- **EXERCISE**: Look through the records below for the line with "The image size is (1301, 1430)." and the line with "Task: Click on the Document Reader", then return those lines and all lines between, exactly.

--- START ---

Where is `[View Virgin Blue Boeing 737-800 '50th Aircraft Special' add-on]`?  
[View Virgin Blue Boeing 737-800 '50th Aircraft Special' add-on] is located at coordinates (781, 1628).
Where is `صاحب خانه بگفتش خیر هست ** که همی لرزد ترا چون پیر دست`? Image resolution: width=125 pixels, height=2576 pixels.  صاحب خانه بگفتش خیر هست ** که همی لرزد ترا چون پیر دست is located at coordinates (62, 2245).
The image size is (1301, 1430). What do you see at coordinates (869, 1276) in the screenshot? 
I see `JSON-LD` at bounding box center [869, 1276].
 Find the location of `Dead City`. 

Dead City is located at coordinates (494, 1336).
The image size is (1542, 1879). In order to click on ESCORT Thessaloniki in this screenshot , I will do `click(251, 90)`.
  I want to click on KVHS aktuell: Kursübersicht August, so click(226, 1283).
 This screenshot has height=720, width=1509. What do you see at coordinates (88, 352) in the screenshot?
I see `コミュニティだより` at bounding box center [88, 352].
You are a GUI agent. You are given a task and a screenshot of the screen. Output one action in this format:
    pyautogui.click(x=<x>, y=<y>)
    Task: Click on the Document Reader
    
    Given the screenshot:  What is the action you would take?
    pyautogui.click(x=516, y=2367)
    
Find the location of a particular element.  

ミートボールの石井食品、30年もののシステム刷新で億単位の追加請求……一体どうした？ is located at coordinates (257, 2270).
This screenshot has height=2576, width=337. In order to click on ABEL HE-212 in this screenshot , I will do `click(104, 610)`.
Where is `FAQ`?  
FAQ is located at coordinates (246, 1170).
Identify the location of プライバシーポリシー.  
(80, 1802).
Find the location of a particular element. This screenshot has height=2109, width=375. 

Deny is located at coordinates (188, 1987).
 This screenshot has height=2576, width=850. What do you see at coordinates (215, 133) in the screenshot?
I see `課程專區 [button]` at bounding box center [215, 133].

--- END ---

- **ANSWER TO THIS TASK**:
The image size is (1301, 1430). What do you see at coordinates (869, 1276) in the screenshot? 
I see `JSON-LD` at bounding box center [869, 1276].
 Find the location of `Dead City`. 

Dead City is located at coordinates (494, 1336).
The image size is (1542, 1879). In order to click on ESCORT Thessaloniki in this screenshot , I will do `click(251, 90)`.
  I want to click on KVHS aktuell: Kursübersicht August, so click(226, 1283).
 This screenshot has height=720, width=1509. What do you see at coordinates (88, 352) in the screenshot?
I see `コミュニティだより` at bounding box center [88, 352].
You are a GUI agent. You are given a task and a screenshot of the screen. Output one action in this format:
    pyautogui.click(x=<x>, y=<y>)
    Task: Click on the Document Reader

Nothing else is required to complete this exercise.